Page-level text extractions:
>>>

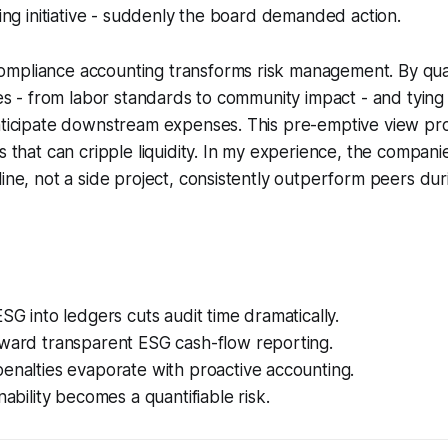
cling initiative - suddenly the board demanded action.
mpliance accounting transforms risk management. By quan
sues - from labor standards to community impact - and tyin
nticipate downstream expenses. This pre-emptive view pro
s that can cripple liquidity. In my experience, the compani
line, not a side project, consistently outperform peers du
ESG into ledgers cuts audit time dramatically.
eward transparent ESG cash-flow reporting.
enalties evaporate with proactive accounting.
nability becomes a quantifiable risk.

<<<

* Try it
From the data above, copy each line that has the string "risk".

* Reply
mpliance accounting transforms risk management. By quan
nability becomes a quantifiable risk.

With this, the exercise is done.